London's premier index drifted lower on Tuesday after mixed trading updates from US lenders dealt a blow to British banking stocks.
The FTSE 100 Index slipped 13.91 points to 7,390.22, with Barclays taking a hefty hit after Wall Street titan Goldman Sachs reported flat earnings for the second quarter.
Goldman earned 1.63 billion US dollars (£1.25 billion), in line with the same period a year earlier, as it was held back by a 17% drop in revenues from divisions containing its trading desks.
However, Bank of America cheered a 10% jump in second quarter profits as gains from higher interest rates helped to offset a drop in trading revenue.
Shares in Barclays were down just shy of 2%, or 4p to 205.1p, while Royal Bank of Scotland edged 2.5p lower to 250.9p.
European markets were also in the red, with Germany's Dax sinking 1.3% and the Cac 40 in France dropping 1.1%.
On the currency markets, the pound endured a choppy session as it responded to the latest slew of UK inflation data from the Office for National Statistics (ONS).
Sterling had pushed to 1.31 US dollars in the run up to the announcement, but tracked back when the Consumer Price Index (CPI) measure of inflation unexpectedly slowed to 2.6% in June.

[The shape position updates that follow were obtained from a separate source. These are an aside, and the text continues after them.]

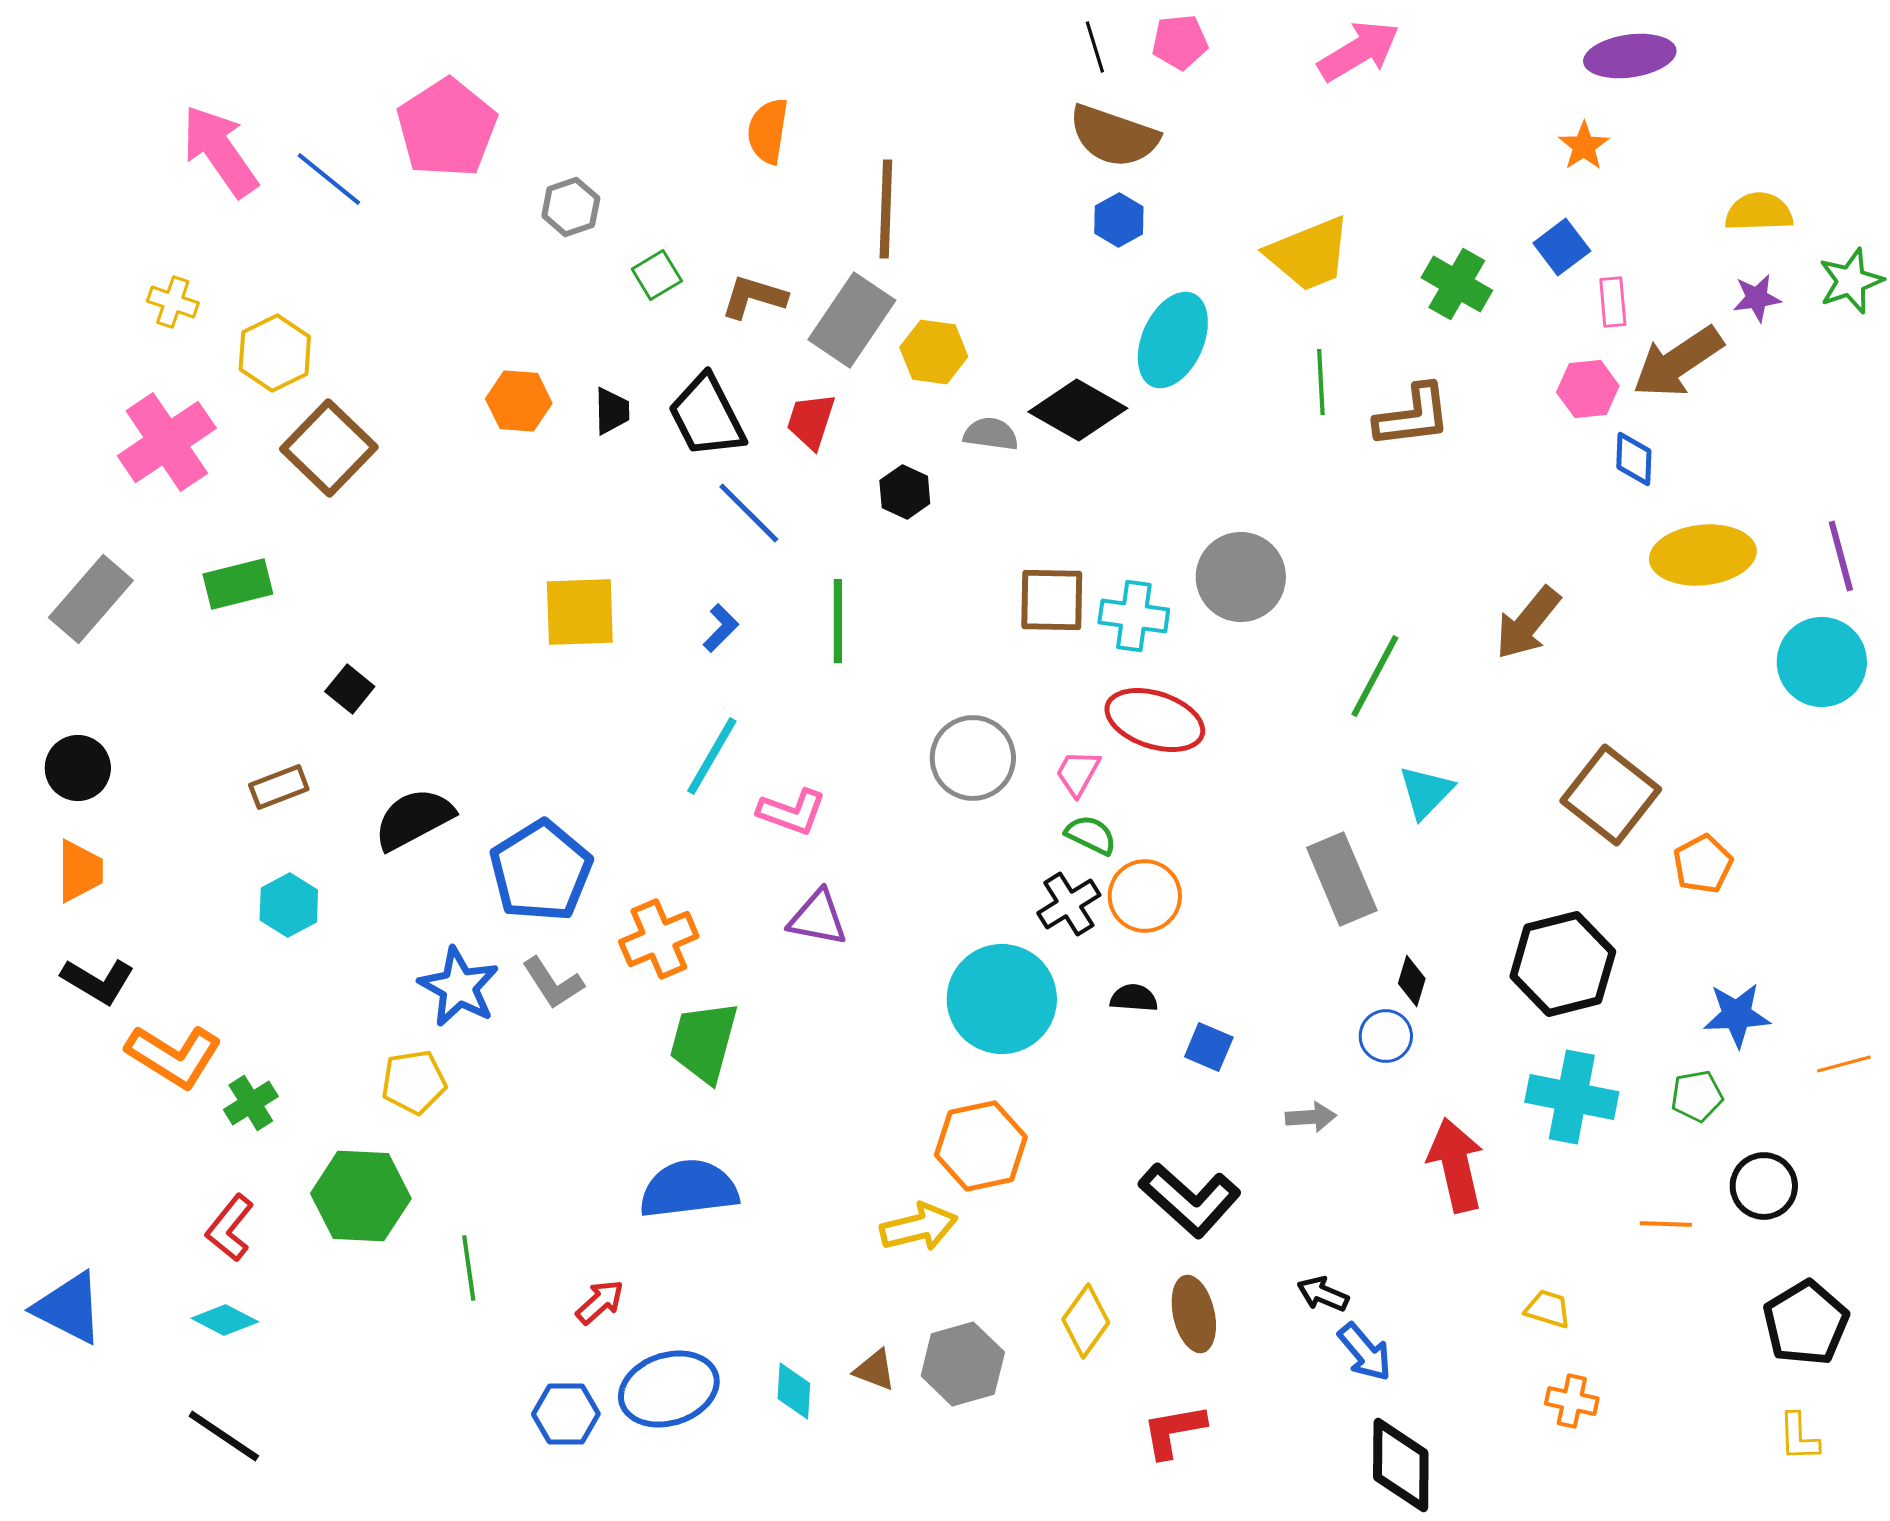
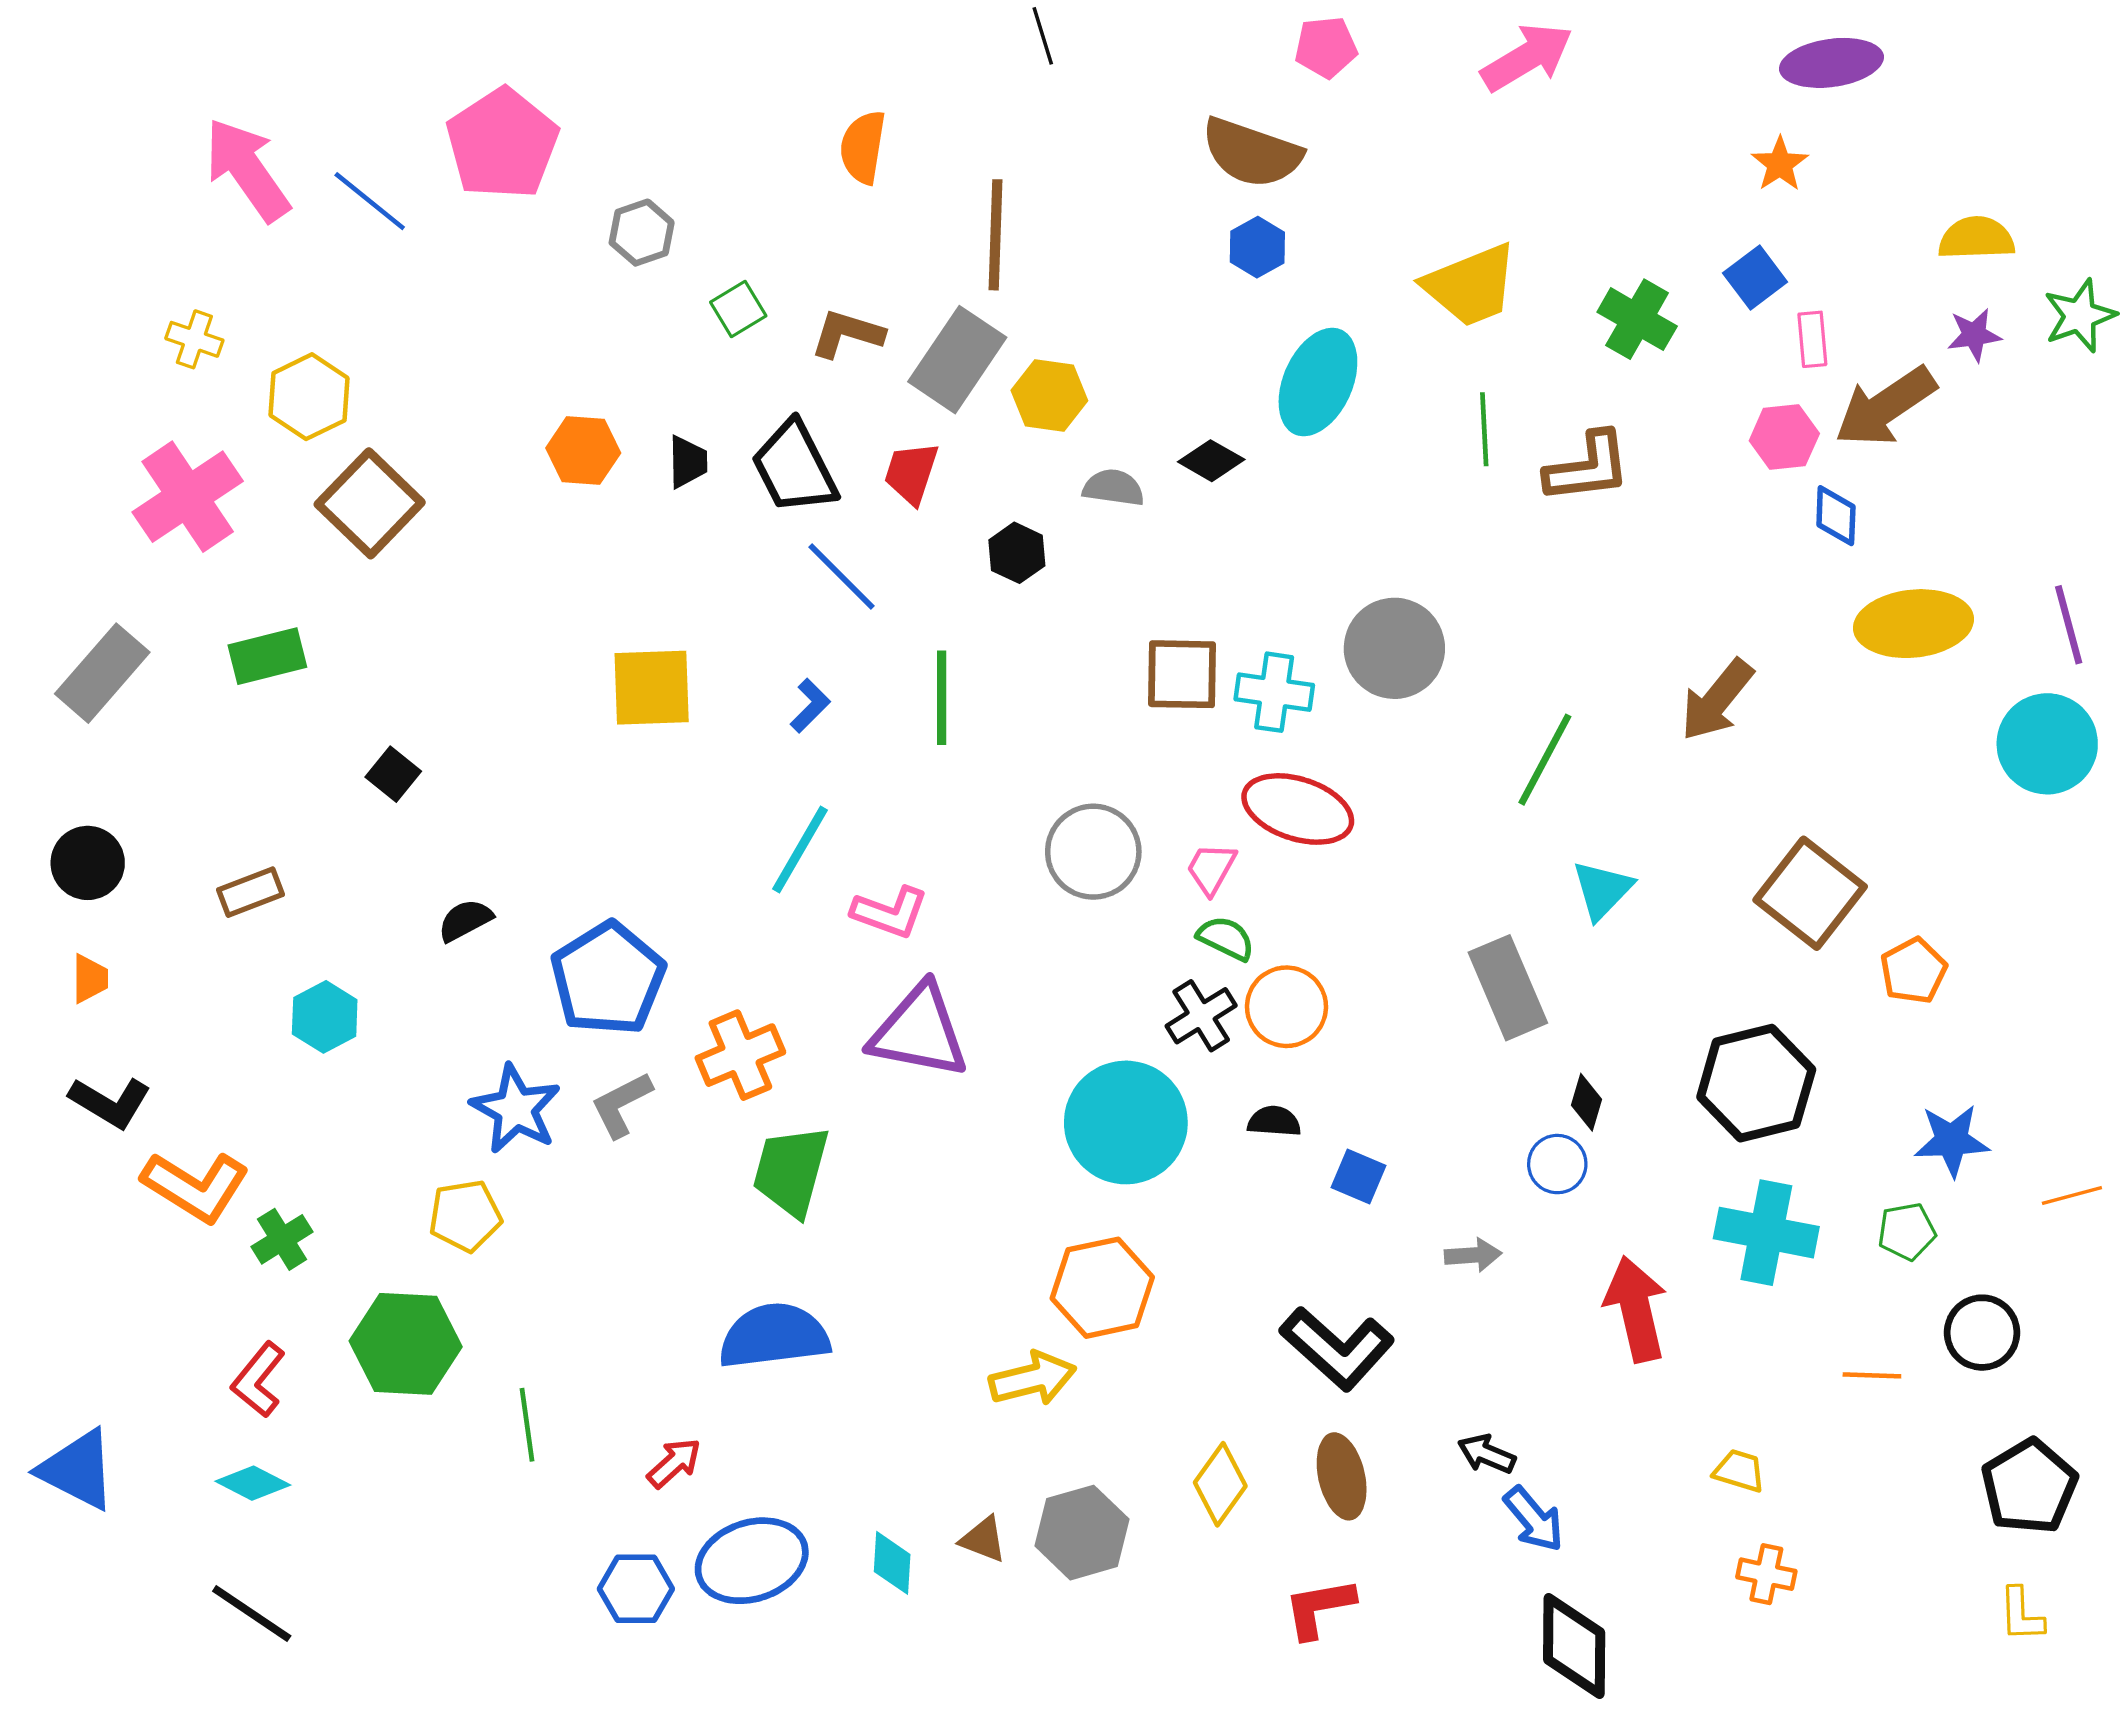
black line: (1095, 47) -> (1043, 36), moved
black diamond: (1078, 410) -> (1211, 461), size x0.6
brown rectangle: (279, 787) -> (251, 892), moved
black semicircle: (414, 819) -> (465, 920), size x0.6
orange trapezoid: (80, 871) -> (90, 979), size x0.7
purple triangle: (818, 918) -> (919, 1031), size x1.5
gray L-shape: (553, 983) -> (621, 1105), turned 96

Economists had been expecting the cost of living to remain at a near four-year high of 2.9%.
The fall was largely driven by a slide in fuel and computer game prices, while some upward pressure came from the cost of food, which recorded smaller falls for June compared to the same month a year ago.
The UK currency was 0.2% lower against the US dollar at 1.302 by the time the London market closed, as traders expect the Bank of England to hold off from an interest rate rise if inflation keeps rolling back.
Sterling was also 1.1% lower versus the euro at 1.125.
The price of oil climbed amid signs that demand is sucking up some oversupply in the market.
Brent crude rose 0.7% to 48.78 US dollars a barrel, but failed to break through the 50 US dollar mark as traders remain cautious about Opec's efforts to support prices by curbing supply.
In UK stocks, Royal Mail Group was among the biggest risers after narrowing the decline in letter deliveries thanks to a boost from general election political mailings.
The group said total letter revenues fell by a better-than-expected 4% in the three months to June 25 after the snap election that month.
But with the benefit of the political mailings stripped out, letter volumes still fell 6% in the group's first quarter.
Its UK parcels arm continued to help offset the ongoing decline in letters, with volumes up 5% and revenues up 3%.
This left overall underlying turnover from the letter and parcels arm 1% lower.
Shares in the firm rose more than 3%, or 12.3p to 411.1p.
The biggest risers on the FTSE 100 Index were G4S up 11.3p to 341.1p, British Land Company up 19p to 623p, Royal Mail up 12.3p to 411.1p, Associated British Foods up 64p to 2,913p.
The biggest fallers were Experian down 32p to 1,532p, Barclays down 4p to 205.1p, Wolseley down 65p to 4,600p, British American Tobacco down 68p to 5,237p.